In the following video, you will learn about the EMR configuration needed for Apache Airflow.
Please note that other steps related to setting up an Amazon EMR instance, such as login steps and YARN parameters steps, will remain the same as in the Introduction to Cloud and AWS Setup module.
As mentioned in the video, most of the steps are similar to previous EMR setups. The only significant changes are in the software packages chosen during the initial setup of the instance.
The following document contains the steps discussed above to set up an AWS EMR instance for Apache Airflow, which you have to follow for this module.
Please note that the entire process is quite big and contains a lot of steps so make sure that you are following the steps correctly.

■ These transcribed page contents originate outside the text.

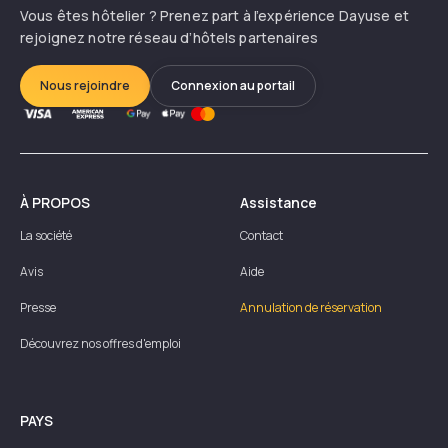
Vous êtes hôtelier ? Prenez part à l’expérience Dayuse et
rejoignez notre réseau d’hôtels partenaires
Nous rejoindre
Connexion au portail
À PROPOS
Assistance
La société
Contact
Avis
Aide
Presse
Annulation de réservation
Découvrez nos offres d'emploi
PAYS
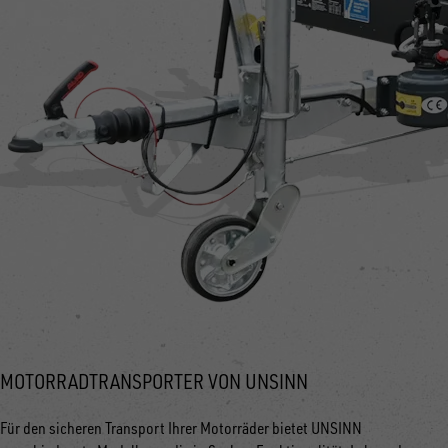
MOTORRADTRANSPORTER VON UNSINN
Für den sicheren Transport Ihrer Motorräder bietet UNSINN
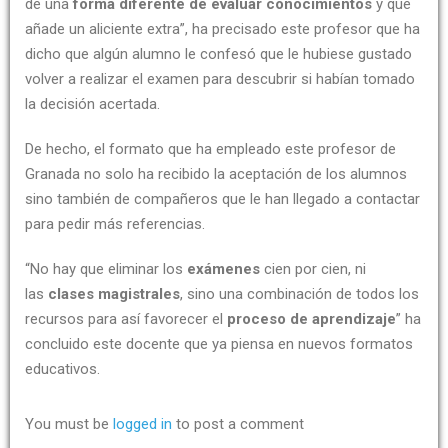
de una
forma diferente de evaluar conocimientos
y que
añade un aliciente extra”, ha precisado este profesor que ha
dicho que algún alumno le confesó que le hubiese gustado
volver a realizar el examen para descubrir si habían tomado
la decisión acertada.
De hecho, el formato que ha empleado este profesor de
Granada no solo ha recibido la aceptación de los alumnos
sino también de compañeros que le han llegado a contactar
para pedir más referencias.
“No hay que eliminar los
exámenes
cien por cien, ni
las
clases magistrales
, sino una combinación de todos los
recursos para así favorecer el
proceso de aprendizaje
” ha
concluido este docente que ya piensa en nuevos formatos
educativos.
You must be
logged in
to post a comment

Now in the following videos, you will learn how to install and set up Airflow on the EMR cluster that have created. In the first video below, you will learn how to set up the MySQL database and execute the first script for installing Airflow dependencies.
Now in the following video, you will be continuing the installation of Airflow on your EMR cluster and completing it. You will also be logging into the Web UI for Airflow after the installation is complete.

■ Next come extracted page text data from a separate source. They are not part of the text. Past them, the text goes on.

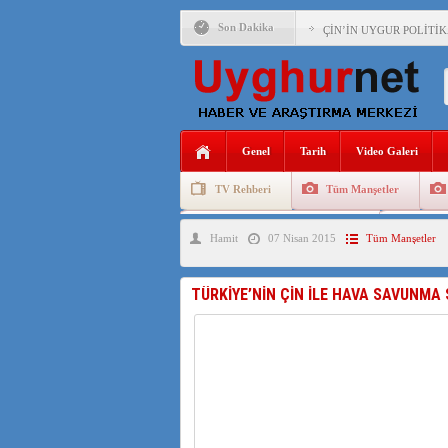
Son Dakika
ÇİN’İN UYGUR POLİTİ
MHP’DEN URUMÇİ KATL
ÇİN’İN ANKARA BÜYÜKE
İŞGALCİ ÇİN’DEN “FET
Genel
Tarih
Video Galeri
SAADET PARTİSİ İLÇE 
TV Rehberi
Tüm Manşetler
İŞGALCİ ÇİN,DOĞU TÜ
Uygurlarda Düğün ve Cenaze
Uygur 
Hamit
07 Nisan 2015
Tüm Manşetler
AZİZANA KAŞGAR : IŞI
TÜRKİYE’NİN ÇİN İLE HAVA SAVUNMA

With this, you have successfully installed Airflow on your EMR cluster and logged into the Airflow Webserver UI.
The installation steps that were followed in the two video above are present in the following document.
Note:
There are two versions of JDK installed on your EMR cluster – JDK 8 and JDK 11. JDK 8 comes installed on EMR cluster by default (required especially by Hive and Spark) and we will be needing JDK 11 to use the Sqoop operator on Airflow. By default, after the Airflow installation steps are complete, your EMR cluster will have JDK 11 enabled. You can freely switch to the other version of JDK by running one of the following commands as applicable as is also mentioned in the document above.
Example
# To switch to JDK 8, run the following command
sudo alternatives --config java <<< 1
# To switch to JDK 11, run the following command
sudo alternatives --config java <<< 3
Output
Note:
Please note that Airflow comes configured with the SequentialExecutor by default. However, for our installation, we will be using the CeleryExecutor.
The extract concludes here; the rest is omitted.